The first thing to do when getting started with a new Terraform project is to decide how you want the state to be stored. For a one man project, a local TF state might be sufficient, but most projects won't be, and may have more than one person working on the code or making changes to the infrastructure, so it's a good habit to have the state in a remote backend. There are many backends you can use, but I'm going with S3, because I'm already using AWS it makes sense to have an S3 bucket for my state file.

remote state bucket

main.tf

provider "aws" {
  region = "eu-west-2"
}

resource "aws_s3_bucket" "terraform_state" {
  bucket = "mph-terraform-state"

  acl = "private"
  force_destroy = true

}

The provider block specifies that I'm using the AWS provider, and I'm creating my bucket in the EU-West-2 (London) region simply because I'm in the UK. The resource block defines the S3 bucket to create, and I've called it terraform state. The acl is set to private because I don't want the state file to be publicly accessible over the internet. force_destroy is optional but with it set to true, when you delete the bucket, any objects should be deleted too, to prevent errors. With this set to false, you will be protected from accidentally deleting anything in it. The following command creates the bucket using this configuration

terraform apply

This will plan out your resources and any changes it has to make, before asking you to confirm you want to apply the plan. When you type 'yes' it will go ahead and create that bucket. When that's done, you'll get a green 'Apply complete!' message, telling you how many resources were added, how many were changed, and how many were destroyed. You can find your bucket in the console, or use the aws s3 ls command to confirm it's there in your account.
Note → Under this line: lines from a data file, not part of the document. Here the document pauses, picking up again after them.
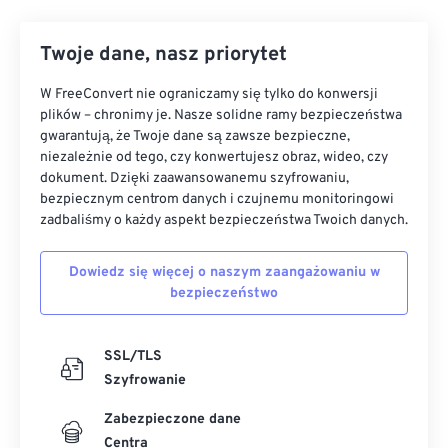
Twoje dane, nasz priorytet
W FreeConvert nie ograniczamy się tylko do konwersji
plików – chronimy je. Nasze solidne ramy bezpieczeństwa
gwarantują, że Twoje dane są zawsze bezpieczne,
niezależnie od tego, czy konwertujesz obraz, wideo, czy
dokument. Dzięki zaawansowanemu szyfrowaniu,
bezpiecznym centrom danych i czujnemu monitoringowi
zadbaliśmy o każdy aspekt bezpieczeństwa Twoich danych.
Dowiedz się więcej o naszym zaangażowaniu w
bezpieczeństwo
SSL/TLS
Szyfrowanie
Zabezpieczone dane
Centra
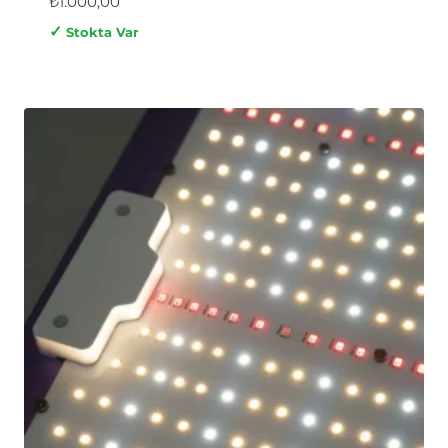
₺
1.000,00
✓
Stokta Var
Once we have the bucket that our state file is going to be added to, we can now get started on creating our project.

mkdir static-web
cd static web
code . # I use this command to open VS Code to this project folder

When you work with terraform, you could use a single file and create everything in that file. It will work. But it will be a bit messy and difficult to navigate so it's best to organise your resources into separate files. When Terraform runs, it stitches all the .tf files in the folder together and treats them as one anyway. So the first file we will work in will be called providers.tf

provider

providers.tf

terraform {
    required_version = "~> 1.0"

    required_providers {
      aws = {
        source = "hashicorp/aws"
        version = "~> 3.0"
      }
    }

    backend "s3" {
        bucket = "mph-terraform-state"
        key = "aws_remote_state_static_web"
        region = "eu-west-2"
    }
}

provider "aws" {
    region = "eu-west-2"
}

provider "aws" {
    alias = "acm_provider"
    region = "us-east-1"
}

The first block, terraform, specifies three things: * required version (the earliest version of terraform that should be used) * required providers (the plugins needed for this, in our case only the aws provider) * backend (this is where the state file will be stored)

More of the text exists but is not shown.